Document structure recognition data:
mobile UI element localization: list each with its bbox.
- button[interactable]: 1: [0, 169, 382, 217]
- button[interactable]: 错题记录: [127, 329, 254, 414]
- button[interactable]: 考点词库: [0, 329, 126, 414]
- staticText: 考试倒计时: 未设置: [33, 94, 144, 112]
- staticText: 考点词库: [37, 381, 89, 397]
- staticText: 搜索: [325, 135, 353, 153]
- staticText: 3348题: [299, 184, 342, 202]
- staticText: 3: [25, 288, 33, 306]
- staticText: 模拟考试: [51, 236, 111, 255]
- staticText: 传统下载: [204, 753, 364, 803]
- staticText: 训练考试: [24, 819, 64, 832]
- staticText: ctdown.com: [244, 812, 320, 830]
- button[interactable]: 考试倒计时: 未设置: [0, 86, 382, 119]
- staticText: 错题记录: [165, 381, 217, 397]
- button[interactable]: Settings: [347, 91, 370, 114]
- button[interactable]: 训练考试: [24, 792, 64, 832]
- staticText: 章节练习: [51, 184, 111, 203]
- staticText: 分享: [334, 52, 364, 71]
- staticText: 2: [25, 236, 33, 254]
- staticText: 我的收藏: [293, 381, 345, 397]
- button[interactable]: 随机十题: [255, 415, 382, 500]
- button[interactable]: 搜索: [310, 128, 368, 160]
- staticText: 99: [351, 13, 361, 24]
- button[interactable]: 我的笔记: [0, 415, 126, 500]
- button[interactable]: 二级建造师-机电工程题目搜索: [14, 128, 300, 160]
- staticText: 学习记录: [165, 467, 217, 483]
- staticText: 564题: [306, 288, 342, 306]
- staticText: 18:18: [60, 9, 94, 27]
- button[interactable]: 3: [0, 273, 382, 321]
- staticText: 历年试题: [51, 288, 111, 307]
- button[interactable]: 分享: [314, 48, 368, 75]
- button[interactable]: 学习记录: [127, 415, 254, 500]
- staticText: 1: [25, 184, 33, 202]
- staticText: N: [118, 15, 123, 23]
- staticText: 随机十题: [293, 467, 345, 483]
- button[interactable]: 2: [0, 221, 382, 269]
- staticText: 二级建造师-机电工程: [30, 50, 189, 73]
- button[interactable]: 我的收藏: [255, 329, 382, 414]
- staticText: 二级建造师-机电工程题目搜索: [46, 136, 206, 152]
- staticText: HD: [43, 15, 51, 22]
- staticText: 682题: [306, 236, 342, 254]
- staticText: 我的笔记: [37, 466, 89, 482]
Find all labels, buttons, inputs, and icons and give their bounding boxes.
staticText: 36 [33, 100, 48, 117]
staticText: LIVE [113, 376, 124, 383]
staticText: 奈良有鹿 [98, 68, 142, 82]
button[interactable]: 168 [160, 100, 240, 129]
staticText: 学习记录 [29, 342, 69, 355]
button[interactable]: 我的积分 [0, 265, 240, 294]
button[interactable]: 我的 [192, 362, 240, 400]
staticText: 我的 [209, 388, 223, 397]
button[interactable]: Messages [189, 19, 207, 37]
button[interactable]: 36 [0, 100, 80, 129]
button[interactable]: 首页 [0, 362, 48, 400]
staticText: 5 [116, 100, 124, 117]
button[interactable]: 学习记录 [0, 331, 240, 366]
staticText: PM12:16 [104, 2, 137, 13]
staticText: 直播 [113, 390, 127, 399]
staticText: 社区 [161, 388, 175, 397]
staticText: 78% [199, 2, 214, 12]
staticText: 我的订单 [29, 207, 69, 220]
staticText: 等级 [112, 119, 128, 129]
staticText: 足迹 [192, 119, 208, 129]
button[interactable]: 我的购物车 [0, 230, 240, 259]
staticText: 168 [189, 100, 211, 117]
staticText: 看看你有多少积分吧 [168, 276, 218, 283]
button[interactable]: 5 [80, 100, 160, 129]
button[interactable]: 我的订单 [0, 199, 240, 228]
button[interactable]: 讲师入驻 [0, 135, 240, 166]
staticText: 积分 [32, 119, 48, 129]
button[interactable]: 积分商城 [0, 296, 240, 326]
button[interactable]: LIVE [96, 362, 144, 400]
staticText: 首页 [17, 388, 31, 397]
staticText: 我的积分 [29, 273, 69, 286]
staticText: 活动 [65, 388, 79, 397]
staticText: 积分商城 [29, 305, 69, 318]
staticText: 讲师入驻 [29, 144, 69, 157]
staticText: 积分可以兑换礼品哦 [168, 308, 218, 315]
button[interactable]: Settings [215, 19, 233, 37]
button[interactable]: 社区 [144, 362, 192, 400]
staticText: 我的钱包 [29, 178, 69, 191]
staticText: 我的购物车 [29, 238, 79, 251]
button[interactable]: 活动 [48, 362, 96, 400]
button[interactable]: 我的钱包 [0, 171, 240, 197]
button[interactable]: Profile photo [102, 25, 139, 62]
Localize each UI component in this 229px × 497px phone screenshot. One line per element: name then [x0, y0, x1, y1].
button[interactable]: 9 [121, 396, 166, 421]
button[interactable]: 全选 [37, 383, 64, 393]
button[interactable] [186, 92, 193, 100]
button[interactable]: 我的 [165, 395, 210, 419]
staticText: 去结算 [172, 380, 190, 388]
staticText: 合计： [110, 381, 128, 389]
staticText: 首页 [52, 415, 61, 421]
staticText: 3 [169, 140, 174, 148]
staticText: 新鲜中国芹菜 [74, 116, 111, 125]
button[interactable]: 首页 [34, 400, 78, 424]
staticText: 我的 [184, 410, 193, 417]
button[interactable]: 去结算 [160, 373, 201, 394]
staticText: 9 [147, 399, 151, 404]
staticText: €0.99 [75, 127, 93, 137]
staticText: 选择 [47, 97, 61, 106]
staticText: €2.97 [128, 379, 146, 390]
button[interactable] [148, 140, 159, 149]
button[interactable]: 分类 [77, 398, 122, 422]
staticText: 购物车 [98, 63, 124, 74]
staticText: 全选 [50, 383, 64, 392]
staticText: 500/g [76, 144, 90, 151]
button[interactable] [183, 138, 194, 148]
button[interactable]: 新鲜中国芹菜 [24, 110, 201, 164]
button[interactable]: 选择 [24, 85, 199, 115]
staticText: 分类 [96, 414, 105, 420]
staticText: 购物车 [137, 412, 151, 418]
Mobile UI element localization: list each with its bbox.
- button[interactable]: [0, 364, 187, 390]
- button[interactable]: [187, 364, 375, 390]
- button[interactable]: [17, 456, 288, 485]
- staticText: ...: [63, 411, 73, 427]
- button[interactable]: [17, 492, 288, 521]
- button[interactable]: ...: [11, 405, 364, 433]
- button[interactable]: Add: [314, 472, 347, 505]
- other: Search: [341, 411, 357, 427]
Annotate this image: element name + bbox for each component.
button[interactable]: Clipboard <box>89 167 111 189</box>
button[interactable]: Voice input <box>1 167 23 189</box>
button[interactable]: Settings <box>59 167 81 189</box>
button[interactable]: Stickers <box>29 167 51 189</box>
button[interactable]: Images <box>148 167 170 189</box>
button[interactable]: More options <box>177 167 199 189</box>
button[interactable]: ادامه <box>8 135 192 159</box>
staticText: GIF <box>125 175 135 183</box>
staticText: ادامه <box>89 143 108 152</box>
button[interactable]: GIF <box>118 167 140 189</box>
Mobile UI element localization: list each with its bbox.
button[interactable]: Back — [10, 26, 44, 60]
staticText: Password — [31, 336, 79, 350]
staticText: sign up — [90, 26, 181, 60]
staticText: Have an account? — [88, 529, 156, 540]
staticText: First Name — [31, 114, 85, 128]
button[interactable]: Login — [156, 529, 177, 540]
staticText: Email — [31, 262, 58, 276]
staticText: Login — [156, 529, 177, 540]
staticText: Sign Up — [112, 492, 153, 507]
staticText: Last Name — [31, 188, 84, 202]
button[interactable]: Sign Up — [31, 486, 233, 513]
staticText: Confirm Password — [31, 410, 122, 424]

§ **Assigned task**
State how many lines in the records above contain the word "二级建造师", giving only the number.

§ **Task solution**
3